Your answer should be an exact copy of the lines from the one containing "RECICLAJE PUNTO LIMPIO" through the last line of the records below, without any pictures.
########################################
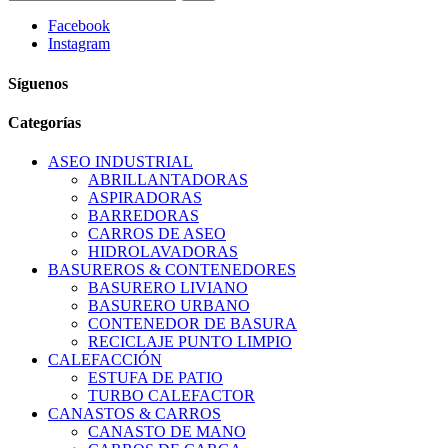
Facebook
Instagram
Síguenos
Categorías
ASEO INDUSTRIAL
ABRILLANTADORAS
ASPIRADORAS
BARREDORAS
CARROS DE ASEO
HIDROLAVADORAS
BASUREROS & CONTENEDORES
BASURERO LIVIANO
BASURERO URBANO
CONTENEDOR DE BASURA
RECICLAJE PUNTO LIMPIO
CALEFACCIÓN
ESTUFA DE PATIO
TURBO CALEFACTOR
CANASTOS & CARROS
CANASTO DE MANO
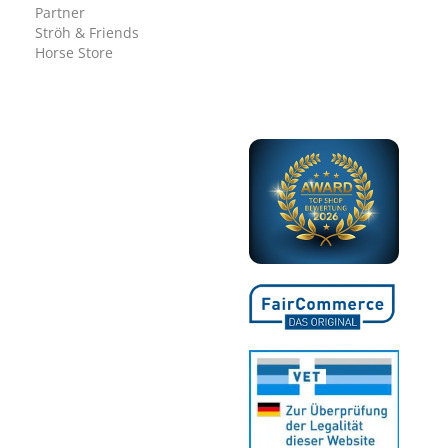
Partner
Ströh & Friends
Horse Store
########################################
**Exercise solution**:
RECICLAJE PUNTO LIMPIO
CALEFACCIÓN
ESTUFA DE PATIO
TURBO CALEFACTOR
CANASTOS & CARROS
CANASTO DE MANO
Partner
Ströh & Friends
Horse Store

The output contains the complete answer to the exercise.